Work to be completed – Show me each line of the listing below where the word "cookies" appears.

Given data –
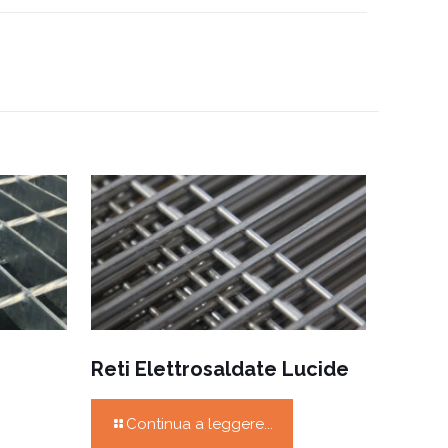
Reti Elettrosaldate Lucide
Continua a leggere...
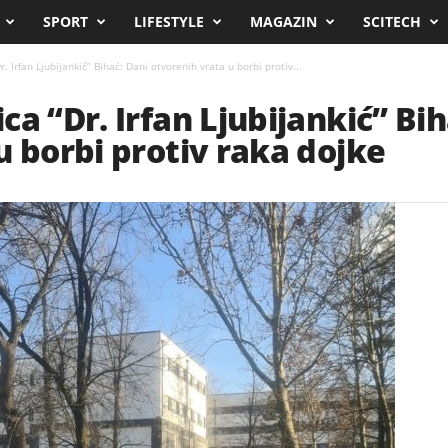
SPORT
LIFESTYLE
MAGAZIN
SCITECH
. Irfan Ljubijankić” Bihać: Dani otvorenih vrata u borbi protiv...
a “Dr. Irfan Ljubijankić” Bih
u borbi protiv raka dojke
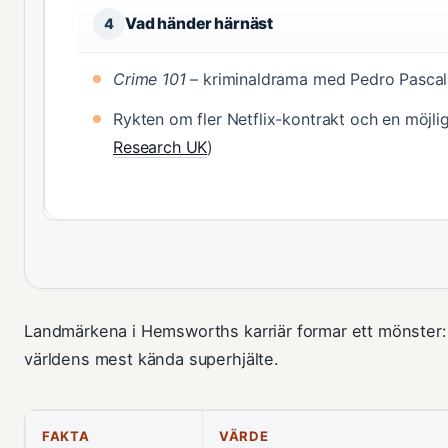
Vad händer härnäst
4
Crime 101
– kriminaldrama med Pedro Pascal
Rykten om fler Netflix-kontrakt och en möjli
Research UK
)
Landmärkena i Hemsworths karriär formar ett mönster: fr
världens mest kända superhjälte.
FAKTA
VÄRDE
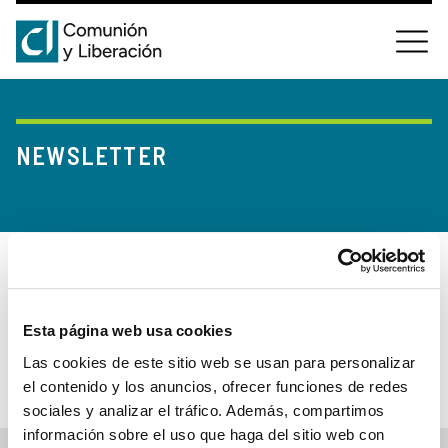
NEWSLETTER
Noticias, entrevistas, cartas y relatos. Y también
documentos para descargar e información relacionada
Esta página web usa cookies
con la vida del Movimiento. Mantente al día, suscríbete a
la newsletter de noticias de la web internacional de CL
Las cookies de este sitio web se usan para personalizar
el contenido y los anuncios, ofrecer funciones de redes
sociales y analizar el tráfico. Además, compartimos
información sobre el uso que haga del sitio web con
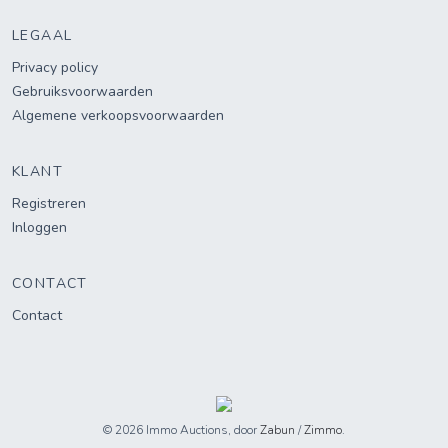
LEGAAL
Privacy policy
Gebruiksvoorwaarden
Algemene verkoopsvoorwaarden
KLANT
Registreren
Inloggen
CONTACT
Contact
© 2026 Immo Auctions, door
Zabun
/
Zimmo
.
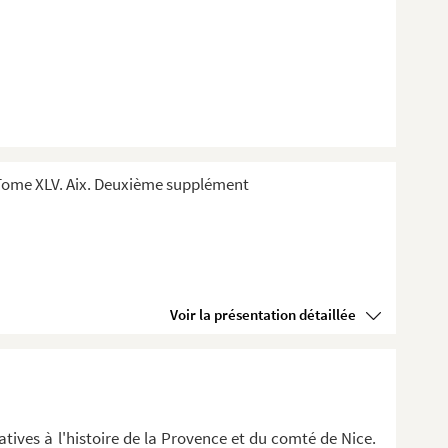
Tome XLV. Aix. Deuxième supplément
Voir la présentation détaillée
latives à l'histoire de la Provence et du comté de Nice.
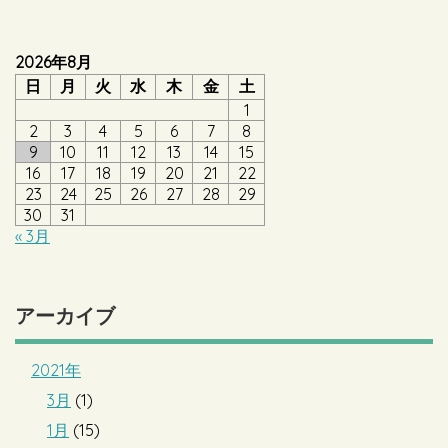
2026年8月
日
月
火
水
木
金
土
1
2
3
4
5
6
7
8
9
10
11
12
13
14
15
16
17
18
19
20
21
22
23
24
25
26
27
28
29
30
31
« 3月
アーカイブ
2021年
3月
(1)
1月
(15)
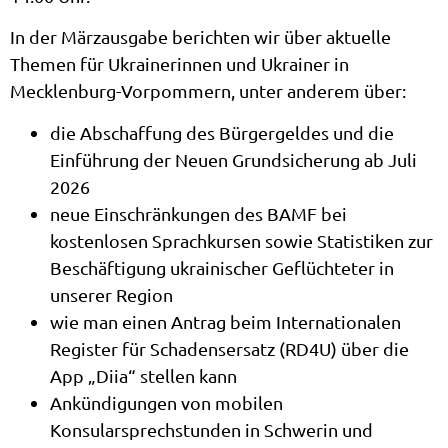
In der Märzausgabe berichten wir über aktuelle
Themen für Ukrainerinnen und Ukrainer in
Mecklenburg-Vorpommern, unter anderem über:
die Abschaffung des Bürgergeldes und die
Einführung der Neuen Grundsicherung ab Juli
2026
neue Einschränkungen des BAMF bei
kostenlosen Sprachkursen sowie Statistiken zur
Beschäftigung ukrainischer Geflüchteter in
unserer Region
wie man einen Antrag beim Internationalen
Register für Schadensersatz (RD4U) über die
App „Diia“ stellen kann
Ankündigungen von mobilen
Konsularsprechstunden in Schwerin und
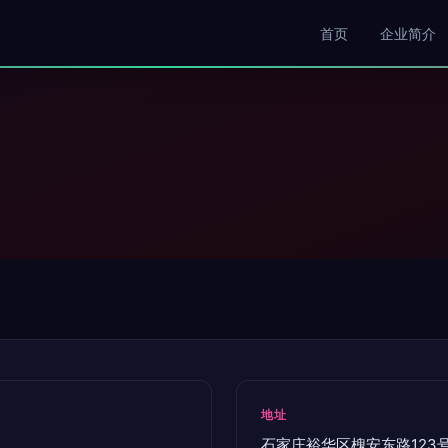
首页
企业简介
地址
石家庄裕华区槐安东路123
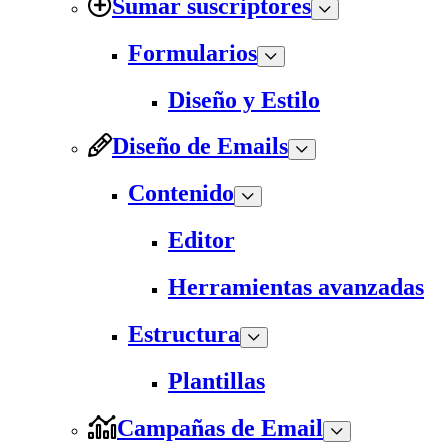
Sumar suscriptores
Formularios
Diseño y Estilo
Diseño de Emails
Contenido
Editor
Herramientas avanzadas
Estructura
Plantillas
Campañas de Email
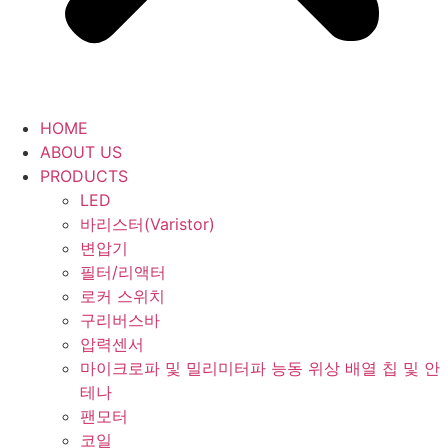
HOME
ABOUT US
PRODUCTS
LED
바리스터(Varistor)
변압기
필터/리액터
로커 스위치
구리버스바
압력센서
마이크로파 및 밀리미터파 능동 위상 배열 칩 및 안
테나
팬모터
코일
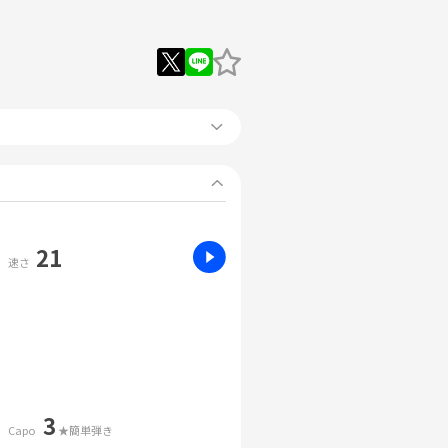
21
速さ
3
Capo
★簡単弾き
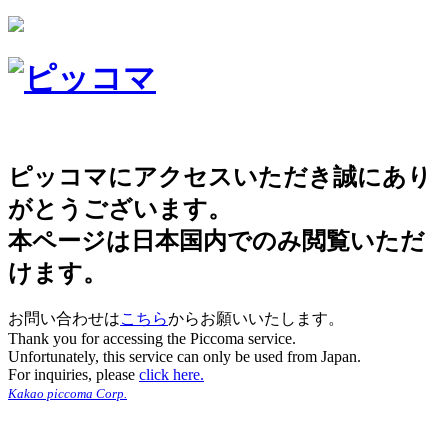
ピッコマにアクセスいただき誠にあり
がとうございます。
本ページは日本国内でのみ閲覧いただ
けます。
お問い合わせは
こちら
からお願いいたします。
Thank you for accessing the Piccoma service.
Unfortunately, this service can only be used from Japan.
For inquiries, please
click here.
Kakao piccoma Corp.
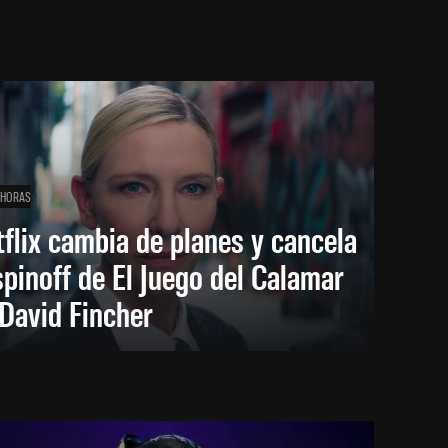
 HORAS
flix cambia de planes y cancela
spinoff de El Juego del Calamar
David Fincher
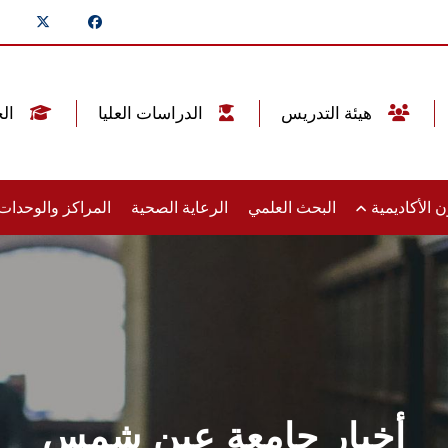
هيئة التدريس
الدراسات العليا
الخريجين
 الأكاديمية
البحث العلمي
الرعاية الصحية
المراكز والوحدا
أخبار جامعة عين شمس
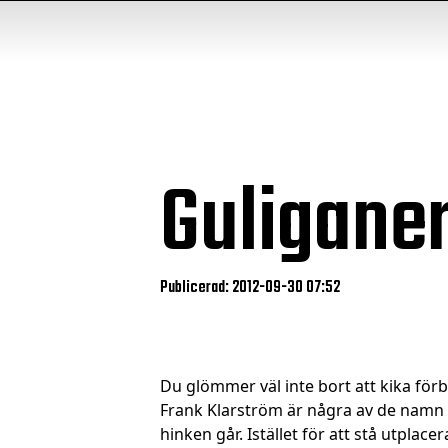
Guliganer
Publicerad: 2012-09-30 07:52
Du glömmer väl inte bort att kika för
Frank Klarström är några av de namn
hinken går. Istället för att stå utpla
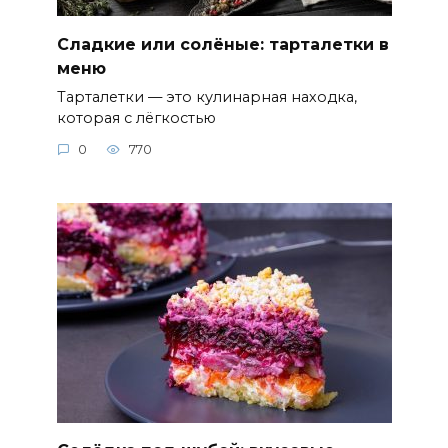
Сладкие или солёные: тарталетки в
меню
Тарталетки — это кулинарная находка,
которая с лёгкостью
0
770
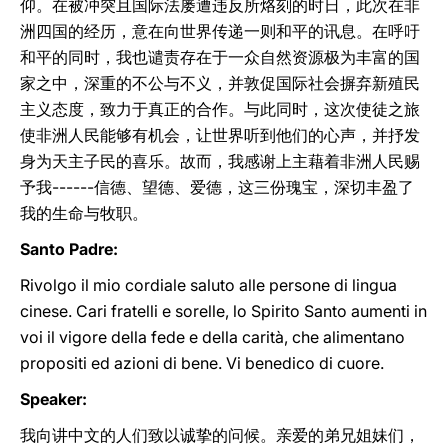
仰。在被冲突且国际法屡遭违反所烙刻的时日，此次在非
洲四国的经历，意在向世界传递一则和平的讯息。在呼吁
和平的同时，我也谴责存在于一众自然资源极为丰富的国
家之中，深重的不公与不义，并敦促国际社会摒弃新殖民
主义态度，致力于真正的合作。与此同时，这次使徒之旅
使非洲人民能够有机会，让世界听到他们的心声，并抒发
身为天主子民的喜乐。故而，我感谢上主藉着非洲人民赐
予我------信德、望德、爱德，这三份瑰宝，深切丰盈了
我的生命与牧职。
Santo Padre:
Rivolgo il mio cordiale saluto alle persone di lingua
cinese. Cari fratelli e sorelle, lo Spirito Santo aumenti in
voi il vigore della fede e della carità, che alimentano
propositi ed azioni di bene. Vi benedico di cuore.
Speaker:
我向讲中文的人们致以诚挚的问候。亲爱的弟兄姐妹们，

Result –
Esta página web usa cookies
Las cookies de este sitio web se usan para personalizar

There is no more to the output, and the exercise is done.